* _Exercise brief_
The records below are to be set down word for word, with every picture left out.

* _Given data_
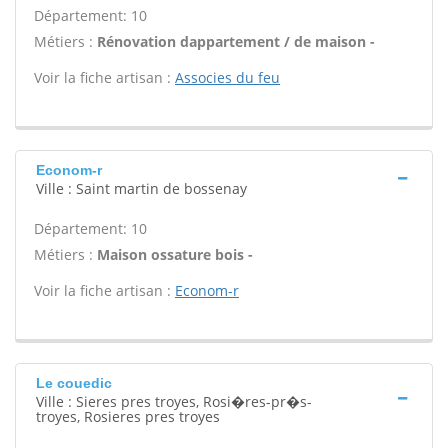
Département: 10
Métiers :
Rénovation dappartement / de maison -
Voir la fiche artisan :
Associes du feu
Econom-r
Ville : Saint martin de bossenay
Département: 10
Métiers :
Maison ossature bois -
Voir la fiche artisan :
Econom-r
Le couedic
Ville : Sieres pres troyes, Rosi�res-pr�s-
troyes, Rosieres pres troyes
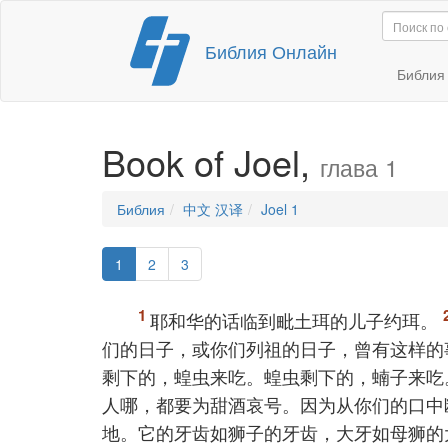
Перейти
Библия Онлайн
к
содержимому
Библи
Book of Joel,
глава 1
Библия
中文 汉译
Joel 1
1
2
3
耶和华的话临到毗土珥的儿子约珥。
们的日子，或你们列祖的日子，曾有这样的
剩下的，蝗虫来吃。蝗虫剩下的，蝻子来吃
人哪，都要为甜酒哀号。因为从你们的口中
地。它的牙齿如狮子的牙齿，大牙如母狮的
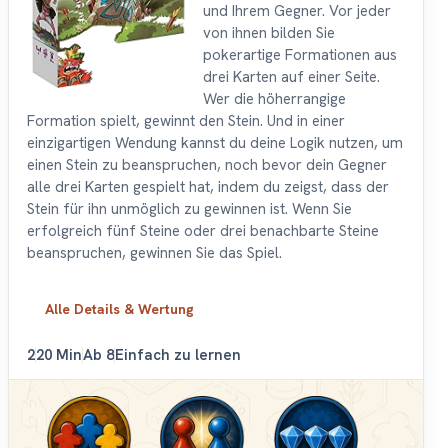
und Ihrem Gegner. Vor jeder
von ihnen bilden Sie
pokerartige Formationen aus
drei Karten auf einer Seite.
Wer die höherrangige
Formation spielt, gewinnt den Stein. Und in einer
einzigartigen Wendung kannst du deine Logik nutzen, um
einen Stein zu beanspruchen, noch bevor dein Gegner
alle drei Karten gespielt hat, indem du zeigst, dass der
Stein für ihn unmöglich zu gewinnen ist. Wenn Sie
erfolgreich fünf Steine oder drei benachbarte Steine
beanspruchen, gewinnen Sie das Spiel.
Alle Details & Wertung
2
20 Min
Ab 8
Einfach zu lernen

* _Written answer_
Département: 10
Métiers :
Rénovation dappartement / de maison -
Voir la fiche artisan :
Associes du feu
Econom-r
Ville : Saint martin de bossenay
Département: 10
Métiers :
Maison ossature bois -
Voir la fiche artisan :
Econom-r
Le couedic
Ville : Sieres pres troyes, Rosi�res-pr�s-
troyes, Rosieres pres troyes
Перейти
Библия Онлайн
к
содержимому
Библи
Book of Joel,
глава 1
Библия
中文 汉译
Joel 1
1
2
3
耶和华的话临到毗土珥的儿子约珥。
们的日子，或你们列祖的日子，曾有这样的
剩下的，蝗虫来吃。蝗虫剩下的，蝻子来吃
人哪，都要为甜酒哀号。因为从你们的口中
地。它的牙齿如狮子的牙齿，大牙如母狮的
und Ihrem Gegner. Vor jeder
von ihnen bilden Sie
pokerartige Formationen aus
drei Karten auf einer Seite.
Wer die höherrangige
Formation spielt, gewinnt den Stein. Und in einer
einzigartigen Wendung kannst du deine Logik nutzen, um
einen Stein zu beanspruchen, noch bevor dein Gegner
alle drei Karten gespielt hat, indem du zeigst, dass der
Stein für ihn unmöglich zu gewinnen ist. Wenn Sie
erfolgreich fünf Steine oder drei benachbarte Steine
beanspruchen, gewinnen Sie das Spiel.
Alle Details & Wertung
2
20 Min
Ab 8
Einfach zu lernen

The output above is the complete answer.